Business ideas in children to the fore

Updated on: Monday, February 14, 2011

Team leader B. Gopika and her seven-member group are brainstorming hard to raise funds for their venture ‘Baby's Day Out' – a play school targeted at parents who work on late shifts. But the venture is having a tough time getting capital.

“Why should I give you funds, you are new in the field,” asks the fund manager. Gopika tries to reason it out citing newspaper articles on the challenges working parents face as day care centres close by evening and how the centre would also sell food items and toys.

‘Baby's Day Out' is an imaginary firm started by a group of class IX students of Vel's Vidyashram, Pallavaram in less than 10 minutes.

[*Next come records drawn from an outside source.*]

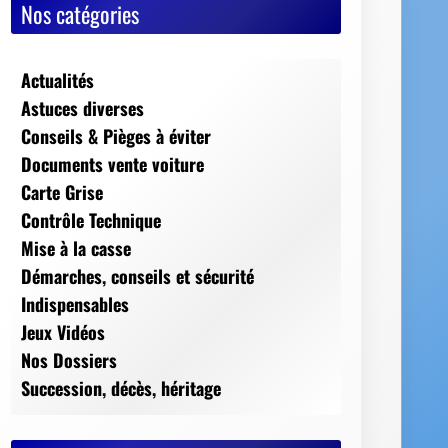
Nos catégories
Actualités
Astuces diverses
Conseils & Pièges à éviter
Documents vente voiture
Carte Grise
Contrôle Technique
Mise à la casse
Démarches, conseils et sécurité
Indispensables
Jeux Vidéos
Nos Dossiers
Succession, décès, héritage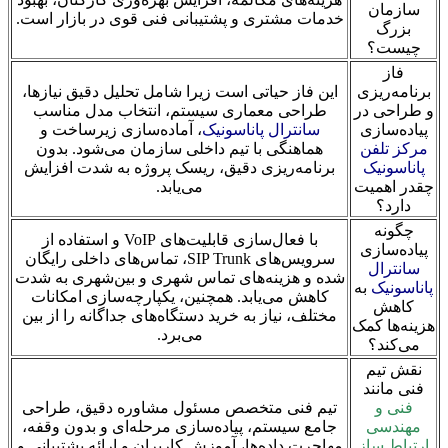
سازمان
خدمات مشتری و پشتیبانی فنی قوی در بازار است.
بزرگ
چیست؟
فاز
برنامه‌ریزی
این فاز حیاتی است زیرا شامل تحلیل دقیق نیازها،
و طراحی در
طراحی معماری سیستم، انتخاب مدل مناسب
پیاده‌سازی
سانترال پاناسونیک
، آماده‌سازی زیرساخت و
مرکز تلفن
هماهنگی با تیم داخلی سازمان می‌شود. بدون
پاناسونیک
برنامه‌ریزی دقیق، ریسک پروژه به شدت افزایش
چقدر اهمیت
می‌یابد.
دارد؟
چگونه
با فعال‌سازی قابلیت‌های VoIP و استفاده از
پیاده‌سازی
سرویس‌های SIP Trunk، تماس‌های داخلی رایگان
سانترال
شده و هزینه‌های تماس شهری و بین‌شهری به شدت
پاناسونیک
به
کاهش می‌یابد. همچنین، یکپارچه‌سازی امکانات
کاهش
مختلف، نیاز به خرید دستگاه‌های جداگانه را از بین
هزینه‌ها کمک
می‌برد.
می‌کند؟
نقش تیم
فنی مانند
فنی و
تیم فنی متخصص مسئول مشاوره دقیق، طراحی
مهندسی
جامع سیستم، پیاده‌سازی مرحله‌ای و بدون وقفه،
ارتباط ساز
مهاجرت داده‌ها، آموزش کاربران و ارائه پشتیبانی و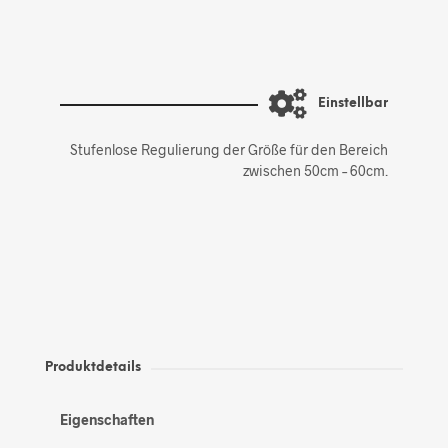
Einstellbar
Stufenlose Regulierung der Größe für den Bereich
zwischen 50cm – 60cm.
Produktdetails
Eigenschaften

Teams of seven to eight have come up with business ideas as part of the Entrepreneurship Week (E Week) programme launched for the first time in schools by the National Entrepreneurship Network.

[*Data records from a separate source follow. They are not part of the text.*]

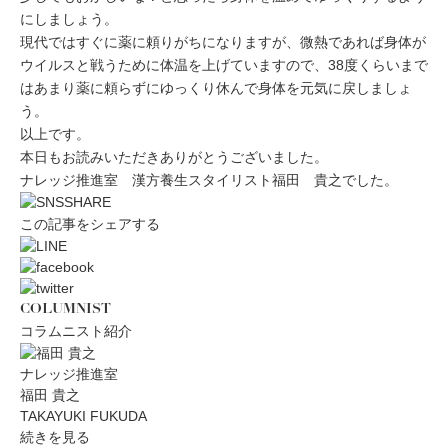
にしましょう。
現代ではすぐに薬に頼りがちになりますが、微熱であれば身体が
ウイルスと戦うために体温を上げていますので、38度くらいまで
はあまり薬に頼らずにゆっくり休んで身体を元気に戻しましょ
う。
以上です。
本日もお読みいただきありがとうございました。
ナレッジ推進室 漢方養生スタイリスト福田 貴之でした。
この記事をシェアする
COLUMNIST
コラムニスト紹介
ナレッジ推進室
福田 貴之
TAKAYUKI FUKUDA
続きを見る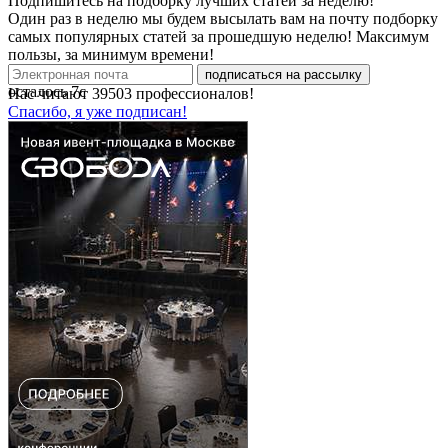
Подпишитесь на подборку лучших статей за неделю!
Один раз в неделю мы будем высылать вам на почту подборку
самых популярных статей за прошедшую неделю! Максимум
пользы, за минимум времени!
подписаться на рассылку
осталось
7
с
Нас читают
39503
профессионалов!
Спасибо, я уже подписан!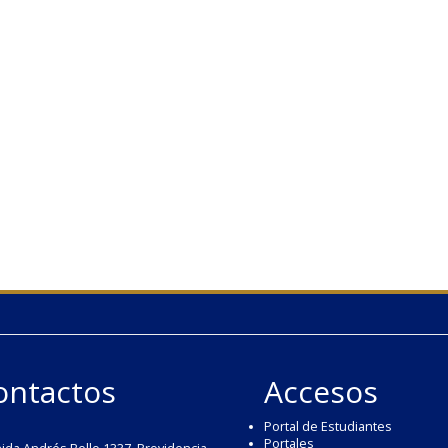
ontactos
Accesos
Portal de Estudiantes
Portales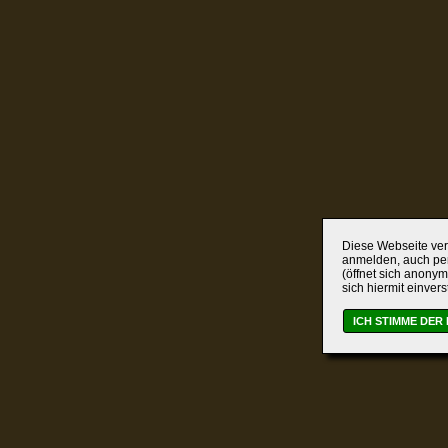
Diese Webseite verw
anmelden, auch per
(öffnet sich anonym
sich hiermit einver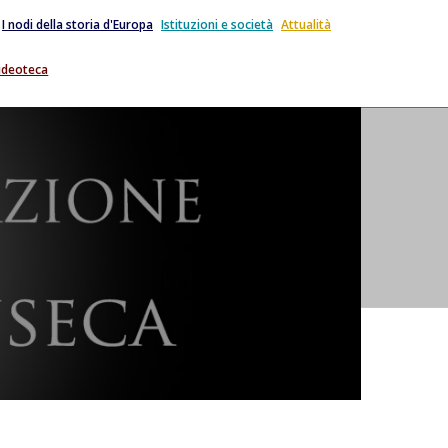
I nodi della storia d'Europa
Istituzioni e società
Attualità
ideoteca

Leading this activity, ‘Rs. 50 Exercise', at schools are E Cell members of various arts and science and engineering colleges. The exercise takes children through different stages of setting up a company such as coming out with an idea, finding supplies, splitting tasks, making and selling the product.

“All that students start out with is this paper currency of Rs. 50 that we give every team. They buy products and approach for funds. The winner is the team that makes the maximum profit,” explains Hari Balaji, NEN's E leader from Sri Ramachandra University. Seven students of the University's College of Management conducted the activity at Vel's Vidyashram on Friday.

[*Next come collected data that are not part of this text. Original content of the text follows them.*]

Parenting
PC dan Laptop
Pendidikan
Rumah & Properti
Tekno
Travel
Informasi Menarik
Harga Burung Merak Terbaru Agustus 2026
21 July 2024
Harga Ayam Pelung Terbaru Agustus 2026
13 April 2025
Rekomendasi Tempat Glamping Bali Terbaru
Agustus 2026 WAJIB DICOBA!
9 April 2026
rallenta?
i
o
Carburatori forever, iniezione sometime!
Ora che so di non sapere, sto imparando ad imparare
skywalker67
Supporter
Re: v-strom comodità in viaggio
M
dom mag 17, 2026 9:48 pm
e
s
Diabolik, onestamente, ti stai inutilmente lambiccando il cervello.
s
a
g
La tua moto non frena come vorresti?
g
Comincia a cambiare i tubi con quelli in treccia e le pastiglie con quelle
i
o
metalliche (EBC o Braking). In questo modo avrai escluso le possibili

And, the schools students were bursting with ideas. Gebin Maxey, who introduces himself as the CEO of ‘Catalyst', and his team from Vel's Vidyashram got involved in selling CDs and DVDs of Java programmes that one can master in 30 days. At the end of the exercise, they made Rs. 390 by selling 15 CDs. E Cell members of Velammal Engineering College reached out to 70 schools in the last four days.

Loyola College volunteers went a step forward by going to lesser-known schools, where they used the word business rather than entrepreneurship.

Students of Ethiraj College for Women went to Children's Garden Higher Secondary School and P.V.R. School and Orphanage, where they provided children with material worth Rs. 50, made them do paintings and handicrafts and sold them at their Entrepreneur Bazaar held in college.

Challenge

“It was challenge for us as we had to sell paintings of children, which was testing our marketing skills, and for the schools in turn we gave stationery,” said Lalitha Shankar of Ethiraj College.